▶ Exercise: Reproduce verbatim every line from the one that includes "宇宙时空之旅：未知世界.." to the closing line of the entries; omit everything before it.

▶ Available records:
====

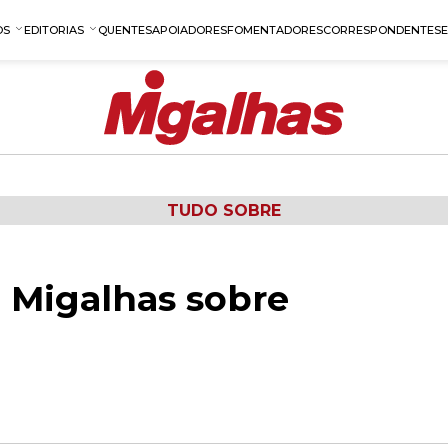
OS
EDITORIAS
QUENTES
APOIADORES
FOMENTADORES
CORRESPONDENTES
TUDO SOBRE
 Migalhas sobre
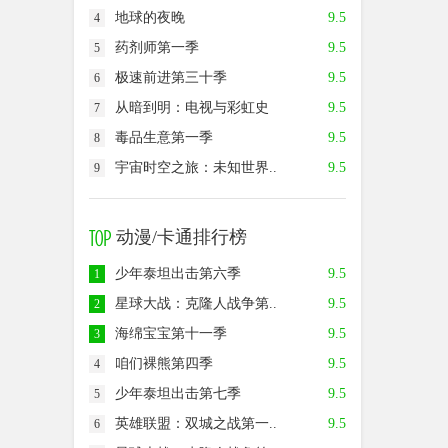
地球的夜晚
9.5
4
药剂师第一季
9.5
5
极速前进第三十季
9.5
6
从暗到明：电视与彩虹史
9.5
7
毒品生意第一季
9.5
8
宇宙时空之旅：未知世界..
9.5
9
动漫/卡通排行榜
少年泰坦出击第六季
9.5
1
星球大战：克隆人战争第..
9.5
2
海绵宝宝第十一季
9.5
3
咱们裸熊第四季
9.5
4
少年泰坦出击第七季
9.5
5
英雄联盟：双城之战第一..
9.5
6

====

▶ Task solution:
宇宙时空之旅：未知世界..
9.5
9
动漫/卡通排行榜
少年泰坦出击第六季
9.5
1
星球大战：克隆人战争第..
9.5
2
海绵宝宝第十一季
9.5
3
咱们裸熊第四季
9.5
4
少年泰坦出击第七季
9.5
5
英雄联盟：双城之战第一..
9.5
6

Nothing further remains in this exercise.